The book ends (Fin), only to begin once more (again); James Joyce’s Finnegans Wake is the eternal return of its hero, Humphrey Chimpden Earwicker. This time around, the book may read differently, as it always does, but the basic plot remains the same. Whether we’re talking about Humphrey Chimpden Earwicker (as Joyce does), Charles Stewart Parnell (as Joyce also does), or Julian Assange (as I now do), the hero who ushers in a new age under his or her leadership is marred by allegations of sexual impropriety. These allegations haunt our hero throughout his leadership, before he is done away with and someone else takes his place.
The fate of Assange is yet to be determined, but I want to indulge in this narrative if I may. And it is of course only a narrative; I do not want to play down in any way the seriousness of the allegations contained—in whatever detail—in the arrest warrant issued by the Swedish authorities. It is understood that Assange is accused (but not yet charged) of committing serious sexual offences against two women in Sweden last August.
In a bizarre interview broadcast by BBC Radio 4 on 21st December, Assange entertains the suggestion that he is something of a martyr, or at the very least some sort of messianic figure who escapes or eludes death.
‘Everyone would like to be a messianic figure without dying,’ Assange tells BBC journalist John Humphrys. The cause to which the martyrdom or messianism refers to is the era of transparency that Wikileaks is bringing about. As the interviewer suggests, this is the transparency of typically western governments and not, say, of Wikileaks or of Assange themselves, who both come out of this looking ironically secretive as many commentators have suggested. But the Age of Assange is an age of transparency (of mainly western governments), fuelled by the publication of vast amounts of previously private or classified information, and all in the name of justice—which is Assange’s main assertion in the radio interview for the necessary ascendency of Wikileaks.
The interview was also about the alleged sexual offences Assange is said to have carried out in August. He denies those allegations. It is clear, from the interview as well as what we know about the alleged crimes, that detail is lacking in the formal documentation surrounding the criminal proceedings and the arrest warrant, and that the gaps in the formal documentation have been filled in generously by media ‘gossip’ and myth-making. What we know—and apparently what the British authorities and Assange’s lawyers know—about the allegations emerging from Sweden is almost nothing.
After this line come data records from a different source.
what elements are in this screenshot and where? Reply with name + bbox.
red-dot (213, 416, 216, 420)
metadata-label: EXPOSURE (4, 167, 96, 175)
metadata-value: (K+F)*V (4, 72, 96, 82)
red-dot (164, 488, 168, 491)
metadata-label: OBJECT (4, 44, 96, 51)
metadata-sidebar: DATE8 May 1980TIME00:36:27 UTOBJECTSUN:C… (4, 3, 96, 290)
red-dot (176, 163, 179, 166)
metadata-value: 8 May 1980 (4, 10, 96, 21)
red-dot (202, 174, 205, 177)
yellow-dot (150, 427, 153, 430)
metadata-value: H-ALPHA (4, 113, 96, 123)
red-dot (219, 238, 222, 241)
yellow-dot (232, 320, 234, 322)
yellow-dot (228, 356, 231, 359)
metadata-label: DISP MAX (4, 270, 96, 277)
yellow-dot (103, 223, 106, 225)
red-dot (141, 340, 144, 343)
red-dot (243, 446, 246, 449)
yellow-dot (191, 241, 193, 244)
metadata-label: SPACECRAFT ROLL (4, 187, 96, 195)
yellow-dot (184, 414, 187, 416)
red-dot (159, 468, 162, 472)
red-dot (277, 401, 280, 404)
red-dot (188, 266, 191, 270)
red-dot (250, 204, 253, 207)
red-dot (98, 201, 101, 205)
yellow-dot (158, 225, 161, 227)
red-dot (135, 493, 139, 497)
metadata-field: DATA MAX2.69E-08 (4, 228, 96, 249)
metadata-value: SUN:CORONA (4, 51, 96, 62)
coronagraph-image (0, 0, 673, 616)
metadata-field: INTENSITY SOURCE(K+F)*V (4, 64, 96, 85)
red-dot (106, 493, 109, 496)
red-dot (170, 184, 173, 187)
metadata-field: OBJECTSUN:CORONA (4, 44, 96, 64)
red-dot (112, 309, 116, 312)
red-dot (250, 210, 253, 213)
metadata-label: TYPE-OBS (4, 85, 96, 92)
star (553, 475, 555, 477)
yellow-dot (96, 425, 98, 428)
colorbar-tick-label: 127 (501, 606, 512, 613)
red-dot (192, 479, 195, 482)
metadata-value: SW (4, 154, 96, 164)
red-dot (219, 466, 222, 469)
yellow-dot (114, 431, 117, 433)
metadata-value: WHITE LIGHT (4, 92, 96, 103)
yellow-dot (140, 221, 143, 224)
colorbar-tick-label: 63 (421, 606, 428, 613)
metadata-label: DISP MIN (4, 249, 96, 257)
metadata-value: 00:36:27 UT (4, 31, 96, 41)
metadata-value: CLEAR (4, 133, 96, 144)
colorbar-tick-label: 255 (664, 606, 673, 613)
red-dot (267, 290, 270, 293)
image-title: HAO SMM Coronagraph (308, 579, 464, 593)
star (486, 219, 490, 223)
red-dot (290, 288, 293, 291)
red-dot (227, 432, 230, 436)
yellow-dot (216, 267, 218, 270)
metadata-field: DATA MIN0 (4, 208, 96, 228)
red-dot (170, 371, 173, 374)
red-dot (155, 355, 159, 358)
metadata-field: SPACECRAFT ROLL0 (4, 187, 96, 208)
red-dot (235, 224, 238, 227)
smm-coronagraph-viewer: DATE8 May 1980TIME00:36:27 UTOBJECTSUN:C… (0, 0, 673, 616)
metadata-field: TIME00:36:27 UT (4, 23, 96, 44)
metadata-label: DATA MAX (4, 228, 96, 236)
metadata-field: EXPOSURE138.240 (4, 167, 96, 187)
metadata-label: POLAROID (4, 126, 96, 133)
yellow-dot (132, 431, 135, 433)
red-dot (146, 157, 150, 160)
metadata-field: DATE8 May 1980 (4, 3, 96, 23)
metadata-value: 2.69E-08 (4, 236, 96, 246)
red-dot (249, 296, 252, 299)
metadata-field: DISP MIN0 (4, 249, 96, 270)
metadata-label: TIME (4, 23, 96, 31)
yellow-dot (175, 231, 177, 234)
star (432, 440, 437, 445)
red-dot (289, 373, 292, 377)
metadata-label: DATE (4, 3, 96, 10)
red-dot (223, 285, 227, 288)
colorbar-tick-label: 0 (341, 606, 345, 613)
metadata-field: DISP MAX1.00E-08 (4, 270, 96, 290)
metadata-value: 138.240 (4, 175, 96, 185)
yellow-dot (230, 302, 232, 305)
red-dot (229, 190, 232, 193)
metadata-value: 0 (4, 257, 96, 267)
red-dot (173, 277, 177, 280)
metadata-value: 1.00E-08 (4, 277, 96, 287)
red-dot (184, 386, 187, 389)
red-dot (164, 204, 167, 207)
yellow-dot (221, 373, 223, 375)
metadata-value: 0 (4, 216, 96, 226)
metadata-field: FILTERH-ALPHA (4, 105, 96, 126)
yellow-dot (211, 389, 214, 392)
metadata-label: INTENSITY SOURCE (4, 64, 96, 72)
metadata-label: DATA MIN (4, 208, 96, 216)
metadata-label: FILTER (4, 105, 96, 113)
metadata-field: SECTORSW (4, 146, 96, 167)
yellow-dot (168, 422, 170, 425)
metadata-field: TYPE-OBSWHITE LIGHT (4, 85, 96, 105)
It is through gossip—as well as through song—that we know of HCE’s crime in Finnegans Wake, which incidentally also involved a sexual offence against two women or girls. Indeed, there are several similarities between HCE’s crime and Assange’s alleged crimes. The documentation or evidence against HCE is likewise lacking in content and form. During the trial, HCE is tried-by-gossip, but as the court moves towards verdict and sentencing, a member of the public shouts ‘The letter! The litter!,’ reminding the court that it has a duty to proceed by evidence. The ‘letter’—some documentation evidencing HCE’s innocence or guilt—receives a full hearing, but it doesn’t really say very much at all. It is a ‘letter’ which is at once ‘litter,’ a piece of rubbish which says nothing about the truth of the allegations against him. That all we need to change ‘letter’ into ‘litter’ is nothing more than a mere letter puts us straight into Joyce’s world.
HCE gets off ‘scotfree’—like the Scots Law finding of ‘guilt not proven.’ But he never recovers from the shame and embarrassment of what he supposedly did. Much of the remaining parts of the novel seek a deeper understanding of HCE’s reign; but he is done for, and his funeral is being prepared. It’s not a spoiler to say that he was accused of indecency in the park—possibly exposing himself to two girls, including his own daughter. What Joyce does here is show that the rise of a hero or a leader, dare we say a sovereign, is inextricably linked with sex, which in turn brings about the hero’s decline. Psychoanalytic approaches to this theme might say that sovereignty is an ‘incestuous right’—recalling the moment prior to the Totem and Taboo patricide when the very becoming-father (or becoming-sovereign) of the Father was the seizure of the maternal object that was so dear to both father and son alike (this very point is made in Panu Minkkinen’s book, Sovereignty, Knowledge, Law, p3, and offers a way of conceptualising the origin of sovereign power as distinct from law). Although Joyce had misgivings over psychoanalysis, he was likewise clearly interested in the idea that the power to rule arouses in many an interest in the sexual conduct of our rulers such that it can also be mythologised. To the extent that we can say that Assange is ushering in a new era under his leadership—which is the thesis presented in the radio interview and elsewhere in the media, and not my thesis—we may be able to account for the narrative of sexual misconduct by engaging with this question of heroism or leadership or sovereignty. As a narrative, we can conceive of this (as well as dismiss, challenge, deconstruct, dismantle, etc.) with or without psychoanalysis. But we ought to engage with the question of why and how Assange, or any other leader for that matter, is scrutinised in terms of their sexual conduct, and how this narrative drives the rise and fall of heroes and anti-heroes.
Richard Bowyer is a Research Student and Sessional Lecturer at Birkbeck College’s School of Law.